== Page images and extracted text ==
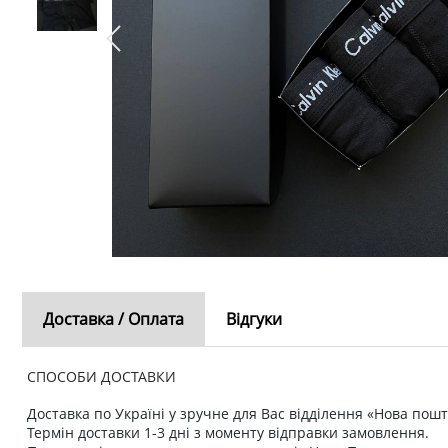
Доставка / Оплата
Відгуки
СПОСОБИ ДОСТАВКИ
Доставка по Україні у зручне для Вас відділення «Нова пошт
Термін доставки 1-3 дні з моменту відправки замовлення.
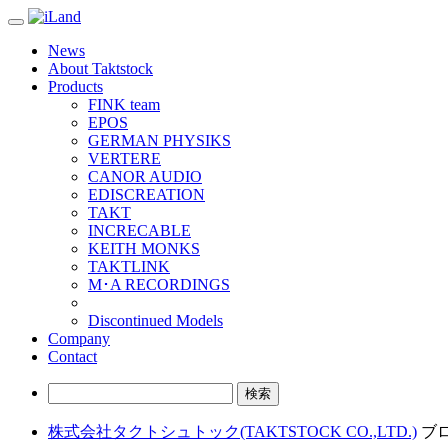
Toggle
navigation
News
About Taktstock
Products
FINK team
EPOS
GERMAN PHYSIKS
VERTERE
CANOR AUDIO
EDISCREATION
TAKT
INCRECABLE
KEITH MONKS
TAKTLINK
M･A RECORDINGS
Discontinued Models
Company
Contact
検
索:
株式会社タクトシュトック(TAKTSTOCK CO.,LTD.)
ブロ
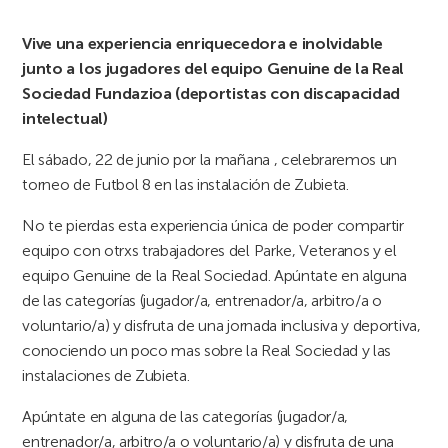
Vive una experiencia enriquecedora e inolvidable
junto a los jugadores del equipo Genuine de la Real
Sociedad Fundazioa (deportistas con discapacidad
intelectual)
El sábado, 22 de junio por la mañana , celebraremos un
torneo de Futbol 8 en las instalación de Zubieta.
No te pierdas esta experiencia única de poder compartir
equipo con otrxs trabajadores del Parke, Veteranos y el
equipo Genuine de la Real Sociedad. Apúntate en alguna
de las categorías (jugador/a, entrenador/a, arbitro/a o
voluntario/a) y disfruta de una jornada inclusiva y deportiva,
conociendo un poco mas sobre la Real Sociedad y las
instalaciones de Zubieta.
Apúntate en alguna de las categorías (jugador/a,
entrenador/a, arbitro/a o voluntario/a) y disfruta de una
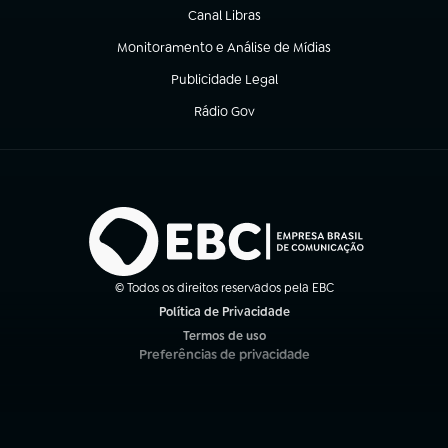
Canal Libras
(abre em nova aba)
Monitoramento e Análise de Mídias
(abre em nova aba)
Publicidade Legal
(abre em nova aba)
Rádio Gov
(abre em nova aba)
© Todos os direitos reservados pela EBC
Política de Privacidade
(abre em nova aba)
Termos de uso
(abre em nova aba)
Preferências de privacidade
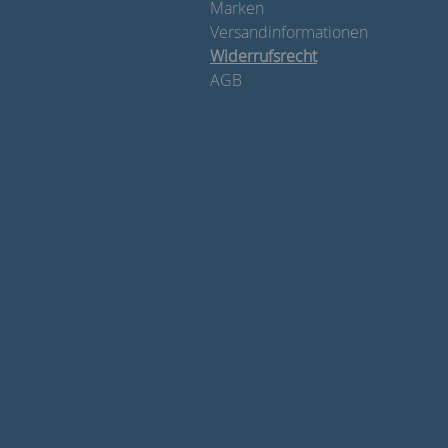
Marken
Versandinformationen
Widerrufsrecht
AGB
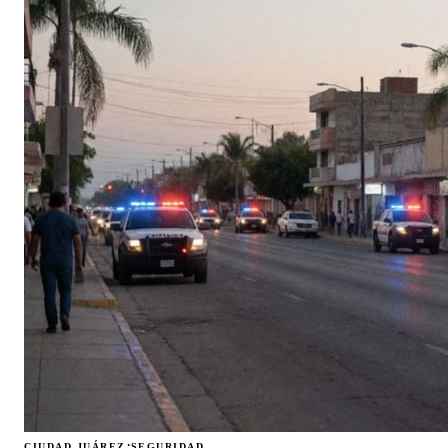
·
CIUDAD JUÁREZ
SEGURIDAD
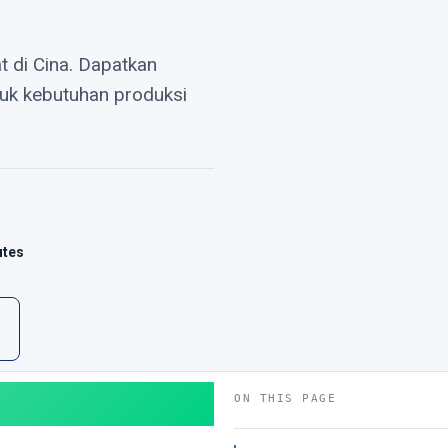
di Cina. Dapatkan
tuk kebutuhan produksi
utes
ON THIS PAGE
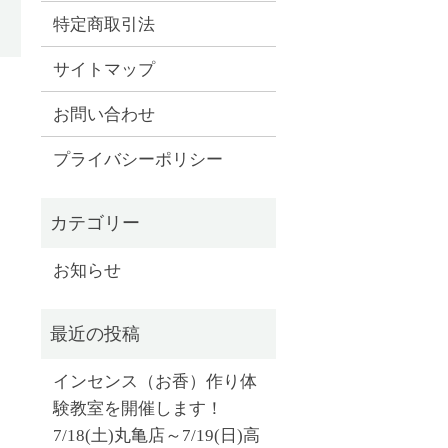
特定商取引法
サイトマップ
お問い合わせ
プライバシーポリシー
お知らせ
インセンス（お香）作り体
験教室を開催します！
7/18(土)丸亀店～7/19(日)高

== ABOUT THIS EXERCISE ==
Set down each record above exactly as it stands and leave out all pictures.

== REPLY TO THE EXERCISE ==
Доставка / Оплата
Відгуки
СПОСОБИ ДОСТАВКИ
Доставка по Україні у зручне для Вас відділення «Нова пошт
Термін доставки 1-3 дні з моменту відправки замовлення.
Toggle
navigation
News
About Taktstock
Products
FINK team
EPOS
GERMAN PHYSIKS
VERTERE
CANOR AUDIO
EDISCREATION
TAKT
INCRECABLE
KEITH MONKS
TAKTLINK
M･A RECORDINGS
Discontinued Models
Company
Contact
検
索:
株式会社タクトシュトック(TAKTSTOCK CO.,LTD.)
ブロ
Vive una experiencia enriquecedora e inolvidable
junto a los jugadores del equipo Genuine de la Real
Sociedad Fundazioa (deportistas con discapacidad
intelectual)
El sábado, 22 de junio por la mañana , celebraremos un
torneo de Futbol 8 en las instalación de Zubieta.
No te pierdas esta experiencia única de poder compartir
equipo con otrxs trabajadores del Parke, Veteranos y el
equipo Genuine de la Real Sociedad. Apúntate en alguna
de las categorías (jugador/a, entrenador/a, arbitro/a o
voluntario/a) y disfruta de una jornada inclusiva y deportiva,
conociendo un poco mas sobre la Real Sociedad y las
instalaciones de Zubieta.
Apúntate en alguna de las categorías (jugador/a,
entrenador/a, arbitro/a o voluntario/a) y disfruta de una
Canal Libras
(abre em nova aba)
Monitoramento e Análise de Mídias
(abre em nova aba)
Publicidade Legal
(abre em nova aba)
Rádio Gov
(abre em nova aba)
© Todos os direitos reservados pela EBC
Política de Privacidade
(abre em nova aba)
Termos de uso
(abre em nova aba)
Preferências de privacidade
Marken
Versandinformationen
Widerrufsrecht
AGB
·
CIUDAD JUÁREZ
SEGURIDAD
di Cina. Dapatkan
tuk kebutuhan produksi
utes
ON THIS PAGE
特定商取引法
サイトマップ
お問い合わせ
プライバシーポリシー
お知らせ
インセンス（お香）作り体
験教室を開催します！
7/18(土)丸亀店～7/19(日)高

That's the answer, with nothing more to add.